Why eating vegetables is important for children
A healthy diet means eating plenty of vegetables, plus a wide variety of foods from the other main food groups.
The Australian Dietary Guidelines recommend that children aged:
- 1-2 years should have 2-3 serves of vegetables each day
- 2-3 years should have 2½ serves of vegetables each day
- 4-8 years should have 4½ serves of vegetables each day.
If your child finds it hard to eat enough vegetables, it’s important to keep encouraging them. If you help your child develop healthy eating habits now, it sets up healthy habits for life.
Our tips below can help you get more vegetables into your family’s diet.
1. Set a good example with vegetables
Your child learns about food choices from you, so the best way to encourage your child to eat vegetables is to let your child see you eating and enjoying them yourself.
Family meals are a good time to teach your child about healthy eating, including eating vegetables. Family foods like stir-fries, curries, roasts and pastas all taste great with more vegies. A bowl of salad on the side is a quick and tasty option too.
If your child sees you and their siblings filling plates with vegies to enjoy, your child will probably want to do the same.
2. Keep trying with vegetables
It’s normal for children to say they don’t like some vegetables when they first taste them. If your child doesn’t like a particular vegetable, try offering small amounts of the vegetable with another healthy food that your child likes. Also keep encouraging your child to try and taste vegetables.
Your child will probably change their mind about vegetables eventually. Some children need to try a new food up to 10 times before they accept it, and another 10 times before they decide they like it.
3. Use praise when your child tries vegetables
If you praise your child each time they eat or try vegetables, they’ll be more likely to eat vegetables again. Praise works best when you tell your child exactly what they did well – for example, ‘Peri, I love the way you tasted your pumpkin and broccoli!’
Try not to let praise become the focus of the meal, though. Your aim is to encourage your child to eat vegetables because your child likes them, not because your child wants praise and rewards from you.
Punishing your child for not eating vegetables can turn vegetables into a negative thing for your child. If your child refuses to eat their vegetables, try not to make a big deal about it – just try again another time. It’s best to take your child’s meal away after about 20 minutes or when everyone else has finished eating.
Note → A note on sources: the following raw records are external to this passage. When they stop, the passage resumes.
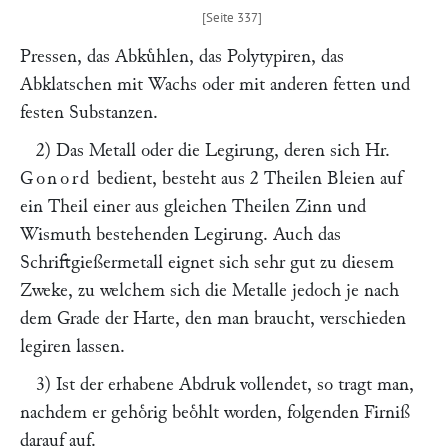
Pressen, das Abkuͤhlen, das Polytypiren, das
Abklatschen mit Wachs oder mit anderen fetten und
festen Substanzen.
2) Das Metall oder die Legirung, deren sich Hr.
Gonord
bedient, besteht aus 2 Theilen Bleien auf
ein Theil einer aus gleichen Theilen Zinn und
Wismuth bestehenden Legirung. Auch das
Schriftgießermetall eignet sich sehr gut zu diesem
Zweke, zu welchem sich die Metalle jedoch je nach
dem Grade der Harte, den man braucht, verschieden
legiren lassen.
3) Ist der erhabene Abdruk vollendet, so tragt man,
nachdem er gehoͤrig beoͤhlt worden, folgenden Firniß
darauf auf.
It’s not a good idea to use food as a bribe. For example, avoid saying things like, ‘If you eat your broccoli, you can have some ice-cream for dessert’. This can make your child more interested in treats than healthy foods. It also suggests that eating the healthy food is a chore. And it can encourage overeating.
4. Get your child involved in cooking with vegetables
If you get your child involved in planning and cooking family meals with vegetables, they’re more likely to want to eat the vegetables they’ve helped to prepare.
For example, you could let your child:
- choose vegetables for dinner when you do the shopping
- put chopped vegetables in the steamer or saucepan before you cook them
- arrange sliced capsicum, tomato and mushroom on a pizza base
- wash and toss salad leaves.
Older children can help with grating or chopping vegetables when you feel they can safely handle sharper kitchen tools.
Take children shopping with you when you can. Seeing a lot of different vegetables can make children more curious and interested to try them.
5. Offer vegetables as snacks
Vegetables make great snacks. If you stock up on vegetables for snacks and limit unhealthy snacks in your home, your child will be more likely to choose vegetables when they’re hungry.
Here are some vegetable snack ideas:
- Keep a container of chopped vegetables, like cucumber, carrots or capsicum, in the fridge. A bowl of cherry tomatoes on the bench is another option.
- Offer older children frozen baby peas, but note that these can be a choking hazard for younger children.
- Serve vegetable sticks with dip, natural yoghurt, cheese or wholemeal pita bread.
6. Go for vegetable variety, taste and fun
Try to choose vegies of different shapes, colours, textures and tastes – the more variety there is, the more likely it is your child will find something that they’re interested in eating. If you serve new vegetables with food your child enjoys, the entire focus of the meal isn’t on new vegetables.
Remember that taste matters. For example, you could try roasting vegies with fresh herbs and lemon juice or use finely sliced broccoli in a stir-fry or on a pizza. This will probably appeal more to your child than large steamed pieces of vegetables.
You can have fun with vegetables too, especially with younger children. You might sometimes like to make a vegetable face for a snack plate – grated carrot for hair, cherry tomatoes for eyes, a bean for a nose and capsicum strips for a mouth.
7. Get vegetables into meals in other ways
In the short term, you can disguise vegetables in foods you know your child likes to eat. For example, you could include pureed or grated vegetables in pasta sauce or soups.
This won’t change your child’s behaviour and thinking about vegetables though, so it’s also important to regularly give your child vegetables in their original form. When you do this, your child has the chance to get familiar with and learn to like different tastes and textures.